→ **What is required**: Starting at the line that contains "メールでお問い合わせをする", transcribe each line exactly through the last line of the data. Include nothing else.

** Opening Information block **

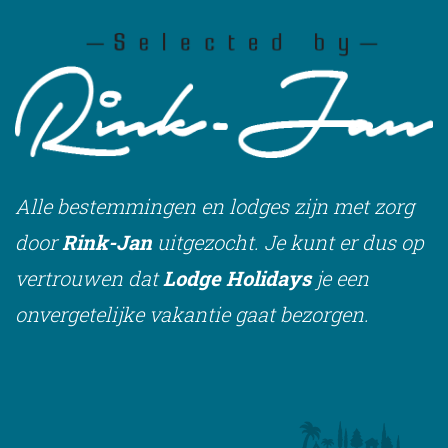
Alle bestemmingen en lodges zijn met zorg
door
Rink-Jan
uitgezocht. Je kunt er dus op
vertrouwen dat
Lodge Holidays
je een
onvergetelijke vakantie gaat bezorgen.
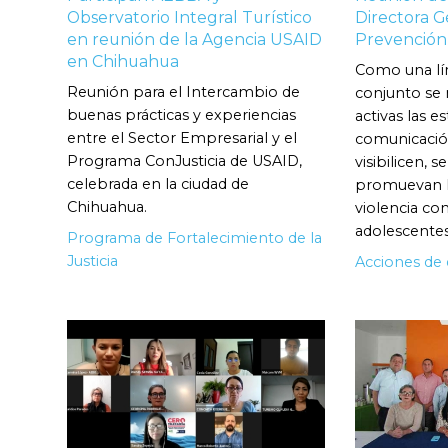
Observatorio Integral Turístico
Directora G
en reunión de la Agencia USAID
Prevención 
en Chihuahua
Como una lí
Reunión para el Intercambio de
conjunto se
buenas prácticas y experiencias
activas las e
entre el Sector Empresarial y el
comunicació
Programa ConJusticia de USAID,
visibilicen, s
celebrada en la ciudad de
promuevan la
Chihuahua.
violencia con
adolescentes
Programa de Fortalecimiento de la
Justicia
Acciones de 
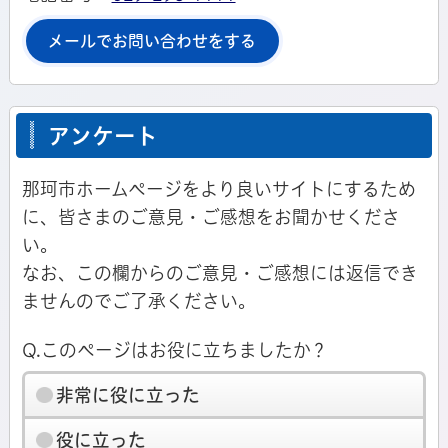
メールでお問い合わせをする
アンケート
那珂市ホームページをより良いサイトにするため
に、皆さまのご意見・ご感想をお聞かせくださ
い。
なお、この欄からのご意見・ご感想には返信でき
ませんのでご了承ください。
Q.このページはお役に立ちましたか？
非常に役に立った
役に立った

** Closing Information block **

→ **Completed task**:
メールでお問い合わせをする
アンケート
那珂市ホームページをより良いサイトにするため
に、皆さまのご意見・ご感想をお聞かせくださ
い。
なお、この欄からのご意見・ご感想には返信でき
ませんのでご了承ください。
Q.このページはお役に立ちましたか？
非常に役に立った
役に立った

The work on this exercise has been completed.